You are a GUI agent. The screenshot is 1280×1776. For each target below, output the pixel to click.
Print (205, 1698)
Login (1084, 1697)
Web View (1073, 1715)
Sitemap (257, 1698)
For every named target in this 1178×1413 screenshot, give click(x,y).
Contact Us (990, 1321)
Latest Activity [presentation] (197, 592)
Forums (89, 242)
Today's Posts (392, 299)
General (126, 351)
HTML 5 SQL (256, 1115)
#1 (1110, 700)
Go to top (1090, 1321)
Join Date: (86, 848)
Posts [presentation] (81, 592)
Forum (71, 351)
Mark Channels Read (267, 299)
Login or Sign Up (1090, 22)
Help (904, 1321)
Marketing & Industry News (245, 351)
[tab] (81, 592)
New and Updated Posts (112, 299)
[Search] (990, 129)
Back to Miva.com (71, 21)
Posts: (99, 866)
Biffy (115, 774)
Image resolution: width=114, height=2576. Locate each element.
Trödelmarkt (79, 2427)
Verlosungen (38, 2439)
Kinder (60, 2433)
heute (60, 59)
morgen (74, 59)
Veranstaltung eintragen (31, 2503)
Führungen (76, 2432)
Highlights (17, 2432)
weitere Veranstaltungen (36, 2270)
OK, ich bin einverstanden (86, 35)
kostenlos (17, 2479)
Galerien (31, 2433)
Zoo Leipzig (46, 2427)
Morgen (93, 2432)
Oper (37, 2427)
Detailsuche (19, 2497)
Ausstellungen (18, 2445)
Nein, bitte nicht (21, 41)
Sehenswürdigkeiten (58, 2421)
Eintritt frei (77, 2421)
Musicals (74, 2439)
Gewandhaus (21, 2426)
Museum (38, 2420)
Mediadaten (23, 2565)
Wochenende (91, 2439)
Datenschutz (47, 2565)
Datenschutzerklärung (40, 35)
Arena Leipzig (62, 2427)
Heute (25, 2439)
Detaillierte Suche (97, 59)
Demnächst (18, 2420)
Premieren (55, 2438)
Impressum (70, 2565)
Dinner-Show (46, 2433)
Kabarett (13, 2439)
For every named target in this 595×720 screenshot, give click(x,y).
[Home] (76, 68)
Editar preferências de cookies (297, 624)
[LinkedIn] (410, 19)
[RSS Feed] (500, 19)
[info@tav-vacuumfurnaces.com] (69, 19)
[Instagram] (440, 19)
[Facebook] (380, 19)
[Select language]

= = = = =

Find "Kabarett (13, 2439)" in the entries above, then repeat its line and all lines after it exactly, down to the last line.

Completed exercise:
Kabarett (13, 2439)
For every named target in this 595×720 screenshot, give click(x,y).
[Home] (76, 68)
Editar preferências de cookies (297, 624)
[LinkedIn] (410, 19)
[RSS Feed] (500, 19)
[info@tav-vacuumfurnaces.com] (69, 19)
[Instagram] (440, 19)
[Facebook] (380, 19)
[Select language]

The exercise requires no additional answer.